● What is required:
Repeat the material exactly from its first line to the line that includes "This works for". Skip pictures.

%%

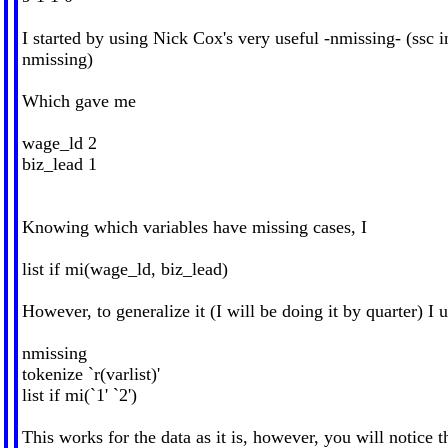
I started by using Nick Cox's very useful -nmissing- (ssc in
nmissing)
Which gave me
wage_ld 2
biz_lead 1
Knowing which variables have missing cases, I
list if mi(wage_ld, biz_lead)
However, to generalize it (I will be doing it by quarter) I 
nmissing
tokenize `r(varlist)'
list if mi(`1' `2')
This works for the data as it is, however, you will notice t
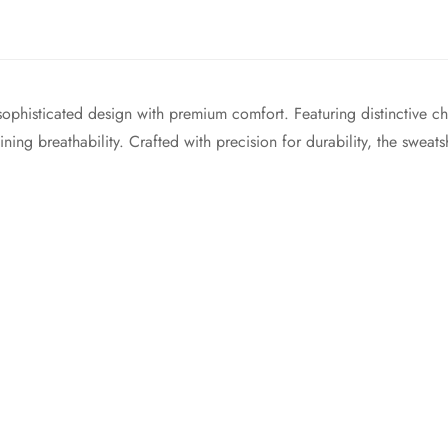
phisticated design with premium comfort. Featuring distinctive cha
ng breathability. Crafted with precision for durability, the sweatshi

%%

● Answer space:
I started by using Nick Cox's very useful -nmissing- (ssc in
nmissing)
Which gave me
wage_ld 2
biz_lead 1
Knowing which variables have missing cases, I
list if mi(wage_ld, biz_lead)
However, to generalize it (I will be doing it by quarter) I 
nmissing
tokenize `r(varlist)'
list if mi(`1' `2')
This works for the data as it is, however, you will notice t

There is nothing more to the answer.